Predictions from an anisotropic inflationary era

TL;DR

This paper explores how an initial anisotropic Bianchi I universe influences inflationary predictions, revealing directional dependencies in power spectra and the importance of initial conditions, especially in shear-dominated regimes.

Contribution

It introduces a method to set initial conditions in anisotropic inflation and analyzes how anisotropy affects observable spectra, highlighting the limits of predictability.

Findings

Spectra depend on mode direction and differ between gravity wave polarizations.

Anisotropic effects are significant on large scales and diminish on small scales.

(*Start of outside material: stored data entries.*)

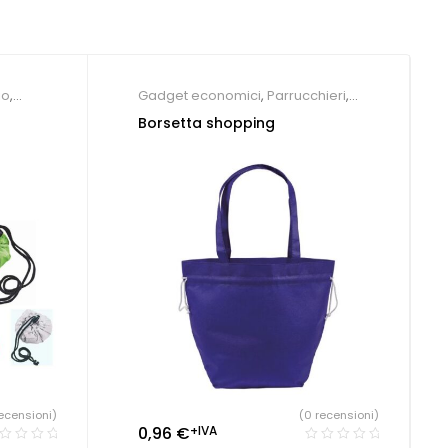
io
,
Gadget economici
,
Parrucchieri
,
Shopper personalizzate
Borsetta shopping
ecensioni)
(0 recensioni)
0,96
€
+IVA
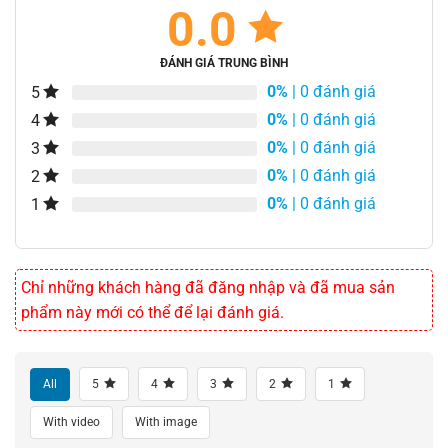
0.0
ĐÁNH GIÁ TRUNG BÌNH
0%
| 0 đánh giá
5
0%
| 0 đánh giá
4
0%
| 0 đánh giá
3
0%
| 0 đánh giá
2
0%
| 0 đánh giá
1
Chỉ những khách hàng đã đăng nhập và đã mua sản
phẩm này mới có thể để lại đánh giá.
All
5
4
3
2
1
With video
With image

Predictability is compromised for modes that violate the WKB condition during shear dominance.

Abstract

This article investigates the predictions of an inflationary phase starting from a homogeneous and anisotropic universe of the Bianchi I type. After discussing the evolution of the background spacetime, focusing on the number of e-folds and the isotropization, we solve the perturbation equations and predict the power spectra of the curvature perturbations and gravity waves at the end of inflation. The main features of the early anisotropic phase is (1) a dependence of the spectra on the direction of the modes, (2) a coupling between curvature perturbations and gravity waves, and (3) the fact that the two gravity waves polarisations do not share the same spectrum on large scales. All these effects are significant only on large scales and die out on small scales where isotropy is recovered. They depend on a characteristic scale that can, but a priori must not, be tuned to some observable scale. To fix the initial conditions, we propose a procedure that generalises the one standardly used in inflation but that takes into account the fact that the WKB regime is violated at early times when the shear dominates. We stress that there exist modes that do not satisfy the WKB condition during the shear-dominated regime and for which the amplitude at the end of inflation depends on unknown initial conditions. On such scales, inflation loses its predictability. This study paves the way to the determination of the cosmological signature of a primordial shear, whatever the Bianchi I spacetime. It thus stresses the importance of the WKB regime to draw inflationary predictions and demonstrates that when the number of e-folds is large enough, the predictions converge toward those of inflation in a Friedmann-Lemaitre spacetime but that they are less robust in the case of an inflationary era with a small number of e-folds.